Dwaj mężczyźni zwolnieni za kaucją. Grożą im "lata więzienia" za zabójstwo Polaka
22-letni Adrian K. i 21-letni Caolon Michael J. przyznali się do nieumyślnego spowodowania śmierci Piotra Krówki, dotkliwie pobitego w opuszczonym domu parafialnym w mieście Maghera w Irlandii Północnej w marcu 2018 roku - przypomina portal.
Sędzia Patrick Smyth uprzedził obu oskarżonych, że czekają ich "długoletnie kary więzienia" i przekazał im informację, że wyrok w ich sprawie zapadnie 9 stycznia 2023 roku.
Po ataku na 36-latka i pozostawieniu go leżącego na ziemi w sobotę 31 marca 2018 r., mężczyźni wyszli z opuszczonego budynku przy Glen Road. Wrócili następnego dnia i pomimo tego, że widać było, iż Krówka wciąż znajdował się w tej samej pozycji, w której zostawili go poprzedniej nocy, nie wezwali pomocy. Zwłoki oficjalnie odnaleziono we wtorek, 3 kwietnia 2018 roku.
Two men continue bail yet warned of ‘lengthy prison sentences’ for manslaughter of homeless Polish man in Magherahttps://t.co/0NYGtpHJr3
— Noel Phillips (@noelphillips211) November 25, 2022
Podczas rozprawy sądowej, która odbyła się w Sądzie Koronnym w Belfaście, okazało się, że śmiertelny atak okazał się – jak określiła prokuratura - "aktem odwetu", ponieważ przed śmiercią mężczyzna był posądzony o molestowanie seksualne kobiety w Magherze.

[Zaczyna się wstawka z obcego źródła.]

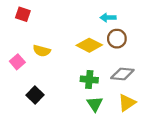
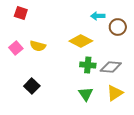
brown circle: (117, 39) -> (118, 27), moved
pink square: (17, 62) -> (16, 48), moved
green cross: (89, 80) -> (88, 65), moved

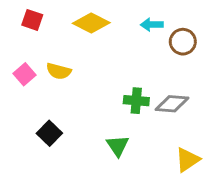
yellow diamond: (81, 41) -> (91, 23), moved
yellow triangle: (115, 93) -> (187, 160), moved
green triangle: (86, 94) -> (118, 146), moved

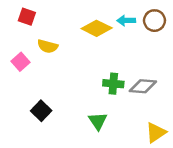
yellow diamond: (91, 23) -> (97, 28), moved
brown circle: (183, 42) -> (154, 21), moved
yellow semicircle: (59, 71) -> (48, 46), moved

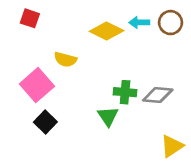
yellow semicircle: (48, 46) -> (65, 59), moved
pink square: (21, 62) -> (37, 85), moved, size x1.6
green triangle: (98, 121) -> (108, 116), moved

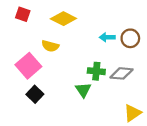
cyan arrow: (139, 23) -> (107, 37), moved
brown circle: (170, 23) -> (130, 38), moved
yellow diamond: (107, 31) -> (63, 19), moved

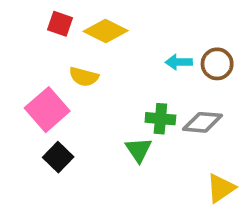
red square: (23, 14) -> (60, 24), moved

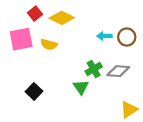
red square: (60, 24) -> (35, 14), turned 32
pink square: (47, 110) -> (21, 39), moved, turned 30
green cross: (160, 119) -> (94, 69), turned -35

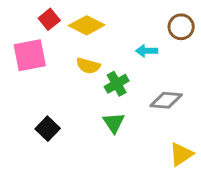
brown circle: (127, 37) -> (181, 27), moved
yellow semicircle: (49, 44) -> (88, 66), moved
green cross: (94, 69) -> (117, 84), moved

Początkowo mężczyźni zostali oskarżeni o zabójstwo i mieli stanąć przed sądem w czerwcu. Jednak obaj zaprzeczyli zarzutom o dokonanie zabójstwa i po przepychankach prawnych między ich prawnikami a prokuraturą, sąd ostatecznie uznał ich przyznanie się do winy za nieumyślne spowodowanie śmierci.
Prokurator określił atak na Krówkę jako "znaczącą i trwałą brutalną napaść" skutkującą "śmiertelnymi" obrażeniami z powodu uderzenia tępym narzędziem w głowę, klatkę piersiową i brzuch. Dodał, że po ataku w sobotę wieczorem, oskarżeni opuścili miejsce zdarzenia, ale zostali uchwyceni przez monitoring CCTV, kiedy powrócili następnego popołudnia.

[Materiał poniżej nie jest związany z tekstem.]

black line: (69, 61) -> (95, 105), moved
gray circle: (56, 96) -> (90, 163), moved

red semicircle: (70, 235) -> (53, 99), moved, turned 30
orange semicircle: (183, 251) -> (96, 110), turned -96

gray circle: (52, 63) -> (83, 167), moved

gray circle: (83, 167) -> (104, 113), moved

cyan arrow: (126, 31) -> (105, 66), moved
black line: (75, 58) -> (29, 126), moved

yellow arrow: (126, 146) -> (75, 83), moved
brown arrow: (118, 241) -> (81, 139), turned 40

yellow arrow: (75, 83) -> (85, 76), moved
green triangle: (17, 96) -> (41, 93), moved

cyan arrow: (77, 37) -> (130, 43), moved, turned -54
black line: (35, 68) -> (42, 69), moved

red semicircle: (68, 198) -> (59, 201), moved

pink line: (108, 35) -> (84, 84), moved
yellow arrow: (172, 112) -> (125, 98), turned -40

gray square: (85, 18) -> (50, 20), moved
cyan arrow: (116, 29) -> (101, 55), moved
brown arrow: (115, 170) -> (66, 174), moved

Jednocześnie prokurator przyznał, że decyzja o zarzucie nieumyślnego spowodowania śmierci została uwzględniona z kilku powodów, w tym z uwagi na ich "młody wiek i niedojrzałość". W tamtym momencie oskarżeni mieli 16 i 17 lat.

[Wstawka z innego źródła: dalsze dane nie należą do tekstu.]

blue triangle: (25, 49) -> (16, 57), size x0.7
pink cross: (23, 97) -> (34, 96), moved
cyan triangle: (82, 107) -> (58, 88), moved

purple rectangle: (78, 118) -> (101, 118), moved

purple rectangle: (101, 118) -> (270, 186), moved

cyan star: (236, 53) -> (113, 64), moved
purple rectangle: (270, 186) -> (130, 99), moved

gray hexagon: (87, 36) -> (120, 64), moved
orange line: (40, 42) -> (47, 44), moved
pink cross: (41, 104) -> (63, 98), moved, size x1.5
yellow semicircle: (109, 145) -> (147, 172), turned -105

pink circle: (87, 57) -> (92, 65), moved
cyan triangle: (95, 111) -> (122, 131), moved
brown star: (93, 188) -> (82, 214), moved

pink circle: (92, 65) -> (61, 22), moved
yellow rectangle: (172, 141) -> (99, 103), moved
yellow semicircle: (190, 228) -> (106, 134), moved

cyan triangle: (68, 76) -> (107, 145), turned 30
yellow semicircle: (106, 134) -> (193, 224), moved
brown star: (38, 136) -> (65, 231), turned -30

Adwokaci oskarżonych podkreślali, że sekcja zwłok "nie określiła precyzyjnie, kiedy zadano śmiertelny cios" a także, że ówcześni nastolatkowie "nie rozpoznali skali obrażeń", byli młodzi, naiwni i łatwo ulegali wpływom. Dodali, że w ciągu czterech lat od zdarzenia oskarżeni podjęli "konstruktywne kroki", pracują i wykazują szczerą skruchę.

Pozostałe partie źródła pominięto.